One of the things that we love so much about Bonaire is that most people who come here have an interest in nature and don’t just want to sit around on beaches sipping pina coladas (although there certainly is something to be said for this Caribbean activity too).
During our long stay here this winter (which began in November) we have been constantly heartened to meet people who -- even if they are only staying on Bonaire for a couple weeks -- want to make a difference while they are here for Bonaire’s environment, its animals, and its beautiful reefs.
One non-profit (among too many to mention) that is doing some really cool stuff is Coral Restoration Foundation Bonaire (CRFB). This foundation was started in 2012 with the help of an American guy who really loves coral reefs and, according to the CRFB’s website, assisted Bonaire in “its continued efforts to preserve Bonaire’s greatest asset, its coral reefs.”
At the heart of the project are efforts to restore Bonaire’s shallow reef areas that have been damaged by storms, disease, global warming and human activity.

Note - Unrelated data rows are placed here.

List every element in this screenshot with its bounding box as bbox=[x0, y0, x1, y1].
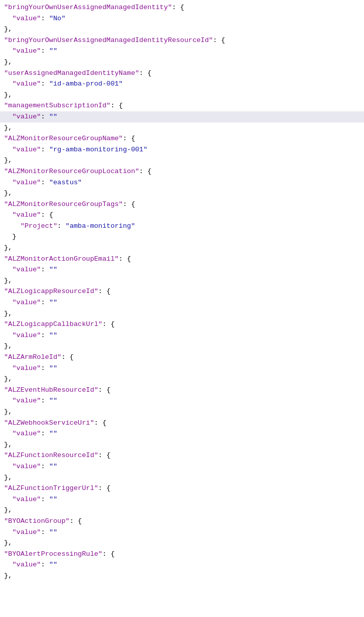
code-line: "bringYourOwnUserAssignedManagedIdentity… bbox=[0, 35, 364, 46]
code-line: "ALZEventHubResourceId": { bbox=[0, 385, 364, 396]
code-line: "value": "" bbox=[0, 559, 364, 570]
code-line: "value": "id-amba-prod-001" bbox=[0, 78, 364, 90]
code-line: }, bbox=[0, 439, 364, 450]
code-line: "value": "" bbox=[0, 330, 364, 341]
code-line: "ALZMonitorResourceGroupTags": { bbox=[0, 199, 364, 210]
code-line: }, bbox=[0, 122, 364, 134]
code-line: }, bbox=[0, 188, 364, 199]
code-line: "BYOActionGroup": { bbox=[0, 516, 364, 527]
code-line: "value": "eastus" bbox=[0, 177, 364, 188]
code-line: }, bbox=[0, 90, 364, 101]
code-line: }, bbox=[0, 57, 364, 68]
code-line: }, bbox=[0, 242, 364, 254]
code-viewer: "bringYourOwnUserAssignedManagedIdentity… bbox=[0, 0, 364, 583]
code-line: }, bbox=[0, 275, 364, 286]
code-line: "userAssignedManagedIdentityName": { bbox=[0, 68, 364, 79]
code-line: "ALZLogicappCallbackUrl": { bbox=[0, 319, 364, 330]
code-line: "value": "No" bbox=[0, 13, 364, 24]
code-line: }, bbox=[0, 308, 364, 319]
code-line: "value": "" bbox=[0, 395, 364, 406]
code-line: "ALZFunctionResourceId": { bbox=[0, 450, 364, 461]
code-line: "value": "" bbox=[0, 264, 364, 275]
code-line: } bbox=[0, 231, 364, 242]
code-line: }, bbox=[0, 341, 364, 352]
code-line: "ALZMonitorActionGroupEmail": { bbox=[0, 254, 364, 265]
code-line: "ALZFunctionTriggerUrl": { bbox=[0, 483, 364, 494]
code-line: "value": "" bbox=[0, 428, 364, 439]
code-line: }, bbox=[0, 472, 364, 483]
code-line: "Project": "amba-monitoring" bbox=[0, 221, 364, 232]
code-line: "value": { bbox=[0, 210, 364, 221]
code-line: }, bbox=[0, 538, 364, 549]
code-line: "managementSubscriptionId": { bbox=[0, 100, 364, 111]
code-line: "ALZArmRoleId": { bbox=[0, 352, 364, 363]
code-line: "ALZLogicappResourceId": { bbox=[0, 286, 364, 297]
code-line: "value": "" bbox=[0, 297, 364, 308]
code-line: "value": "rg-amba-monitoring-001" bbox=[0, 144, 364, 155]
code-line: "ALZWebhookServiceUri": { bbox=[0, 418, 364, 429]
code-line: "value": "" bbox=[0, 527, 364, 538]
code-line: }, bbox=[0, 155, 364, 166]
code-line: }, bbox=[0, 374, 364, 385]
code-line: }, bbox=[0, 406, 364, 418]
code-line: }, bbox=[0, 505, 364, 516]
code-line: "ALZMonitorResourceGroupLocation": { bbox=[0, 166, 364, 177]
code-line: "value": "" bbox=[0, 111, 364, 122]
code-line: "value": "" bbox=[0, 363, 364, 374]
code-line: "bringYourOwnUserAssignedManagedIdentity… bbox=[0, 2, 364, 13]
code-line: "value": "" bbox=[0, 46, 364, 57]
code-line: }, bbox=[0, 24, 364, 35]
code-line: "ALZMonitorResourceGroupName": { bbox=[0, 133, 364, 144]
code-line: "value": "" bbox=[0, 494, 364, 505]
code-line: "value": "" bbox=[0, 461, 364, 472]
code-line: "BYOAlertProcessingRule": { bbox=[0, 549, 364, 560]
code-line: }, bbox=[0, 570, 364, 582]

The two predominant corals in the shallows are staghorn and elkhorn corals. Both these corals provide critical habitat for fish and invertibrates but are currently listed as threatened under the Endangered Species Act. In most places in the Caribbean, they have declined by 90 to 95 percent. CRFB employees and volunteers grow and maintain coral nurseries and plant these corals at restoration sites. As a committed above-the-water gardener, it is really amazing and beautiful to see this underwater gardening happening, close to our Salentein underwater backyard. As part of this effort, a number of the dive operations on Bonaire can now certify visitors to help with this restoration.

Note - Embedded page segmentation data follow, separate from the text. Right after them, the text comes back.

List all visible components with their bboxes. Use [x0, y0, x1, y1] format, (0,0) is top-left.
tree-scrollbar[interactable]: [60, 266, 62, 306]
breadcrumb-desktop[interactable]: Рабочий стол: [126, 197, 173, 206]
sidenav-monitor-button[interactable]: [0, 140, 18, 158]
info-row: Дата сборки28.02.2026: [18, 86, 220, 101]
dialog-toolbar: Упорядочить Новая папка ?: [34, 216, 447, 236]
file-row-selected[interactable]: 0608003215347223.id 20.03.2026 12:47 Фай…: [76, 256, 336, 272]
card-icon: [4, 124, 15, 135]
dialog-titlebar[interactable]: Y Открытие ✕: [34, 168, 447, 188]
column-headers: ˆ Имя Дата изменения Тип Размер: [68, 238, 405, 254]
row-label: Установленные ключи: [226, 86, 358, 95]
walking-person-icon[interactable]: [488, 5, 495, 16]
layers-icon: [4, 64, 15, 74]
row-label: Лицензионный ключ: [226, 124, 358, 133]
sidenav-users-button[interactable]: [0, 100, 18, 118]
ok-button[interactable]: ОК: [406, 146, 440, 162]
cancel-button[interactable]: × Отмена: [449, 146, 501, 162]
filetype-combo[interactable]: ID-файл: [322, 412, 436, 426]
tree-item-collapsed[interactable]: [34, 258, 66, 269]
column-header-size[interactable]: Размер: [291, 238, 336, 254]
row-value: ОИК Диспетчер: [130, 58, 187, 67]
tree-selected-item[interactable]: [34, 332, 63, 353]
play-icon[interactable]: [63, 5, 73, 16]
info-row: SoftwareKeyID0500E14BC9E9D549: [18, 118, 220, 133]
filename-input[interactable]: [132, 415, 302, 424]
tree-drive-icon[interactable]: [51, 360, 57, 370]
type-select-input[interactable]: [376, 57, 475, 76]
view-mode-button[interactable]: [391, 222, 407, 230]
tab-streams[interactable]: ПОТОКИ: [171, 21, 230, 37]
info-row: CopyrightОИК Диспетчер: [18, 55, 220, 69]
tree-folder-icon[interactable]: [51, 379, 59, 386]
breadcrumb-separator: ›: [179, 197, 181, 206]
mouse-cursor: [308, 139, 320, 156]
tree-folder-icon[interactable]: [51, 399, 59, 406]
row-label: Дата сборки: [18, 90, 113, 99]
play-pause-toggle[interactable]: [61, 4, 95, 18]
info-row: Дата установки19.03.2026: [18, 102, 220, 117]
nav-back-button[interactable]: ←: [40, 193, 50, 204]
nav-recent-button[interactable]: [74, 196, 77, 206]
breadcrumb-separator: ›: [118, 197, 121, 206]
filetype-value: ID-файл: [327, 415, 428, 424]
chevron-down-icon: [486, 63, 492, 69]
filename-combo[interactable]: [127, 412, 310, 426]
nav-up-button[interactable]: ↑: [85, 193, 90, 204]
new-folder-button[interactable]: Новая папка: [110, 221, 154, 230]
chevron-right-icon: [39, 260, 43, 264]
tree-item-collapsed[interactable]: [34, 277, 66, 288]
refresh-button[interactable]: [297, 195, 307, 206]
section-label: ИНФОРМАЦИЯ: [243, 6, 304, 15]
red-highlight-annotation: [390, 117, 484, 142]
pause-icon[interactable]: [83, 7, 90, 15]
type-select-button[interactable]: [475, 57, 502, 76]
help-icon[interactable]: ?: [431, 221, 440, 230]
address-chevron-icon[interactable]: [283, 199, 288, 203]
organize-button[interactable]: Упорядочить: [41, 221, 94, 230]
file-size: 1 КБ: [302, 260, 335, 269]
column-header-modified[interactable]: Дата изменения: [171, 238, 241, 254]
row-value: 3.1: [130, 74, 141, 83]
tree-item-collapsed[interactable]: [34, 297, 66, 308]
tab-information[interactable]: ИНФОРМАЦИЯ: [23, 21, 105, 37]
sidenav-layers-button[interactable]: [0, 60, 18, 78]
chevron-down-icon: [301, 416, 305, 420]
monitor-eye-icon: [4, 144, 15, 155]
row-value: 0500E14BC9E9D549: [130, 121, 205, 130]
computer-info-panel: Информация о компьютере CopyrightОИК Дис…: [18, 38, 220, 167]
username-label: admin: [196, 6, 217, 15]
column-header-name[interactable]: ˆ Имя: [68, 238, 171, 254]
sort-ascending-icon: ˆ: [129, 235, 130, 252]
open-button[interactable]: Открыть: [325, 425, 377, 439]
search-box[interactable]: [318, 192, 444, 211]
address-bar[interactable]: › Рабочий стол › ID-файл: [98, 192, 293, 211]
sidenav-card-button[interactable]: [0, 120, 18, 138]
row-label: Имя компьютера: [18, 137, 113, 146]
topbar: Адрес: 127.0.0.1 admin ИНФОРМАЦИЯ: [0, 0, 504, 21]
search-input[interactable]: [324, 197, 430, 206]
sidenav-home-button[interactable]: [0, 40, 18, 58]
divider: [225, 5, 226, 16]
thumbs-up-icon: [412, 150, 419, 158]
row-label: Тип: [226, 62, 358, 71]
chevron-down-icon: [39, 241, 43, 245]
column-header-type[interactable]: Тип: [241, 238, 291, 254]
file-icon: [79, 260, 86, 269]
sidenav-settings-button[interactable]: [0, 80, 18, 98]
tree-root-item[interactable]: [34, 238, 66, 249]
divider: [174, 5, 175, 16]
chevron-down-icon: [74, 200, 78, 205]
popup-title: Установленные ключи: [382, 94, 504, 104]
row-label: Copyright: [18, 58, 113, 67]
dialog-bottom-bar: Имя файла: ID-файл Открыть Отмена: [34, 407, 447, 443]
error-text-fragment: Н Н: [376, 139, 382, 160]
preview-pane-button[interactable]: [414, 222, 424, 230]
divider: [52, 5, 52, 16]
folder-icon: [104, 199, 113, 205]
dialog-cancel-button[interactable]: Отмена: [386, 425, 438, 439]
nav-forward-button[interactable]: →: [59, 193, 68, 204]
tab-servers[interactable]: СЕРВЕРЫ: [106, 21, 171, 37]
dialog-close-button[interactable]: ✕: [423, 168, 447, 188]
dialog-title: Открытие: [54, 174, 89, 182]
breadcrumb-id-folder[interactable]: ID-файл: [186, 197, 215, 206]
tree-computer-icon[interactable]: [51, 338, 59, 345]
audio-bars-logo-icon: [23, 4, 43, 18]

Ben and Fiona (see photo, above) worked with the awesome people at Gooodive (our favorite dive facility) to get trained to help with restoration efforts. Tina from Gooodive worked with Ben and Fiona over three days -- a mix of classroom learning and hands-on water work -- to get them ready to restore.
Now that they are certified they volunteer as much as possible with CRFB. Fiona is using this opportunity to do an “innovation” project for her high school. In this way she will be able to show to others back in the U.S. one way that people are working together to try to help the world’s coral reefs, many of which are disappearing at a heartbreaking rate.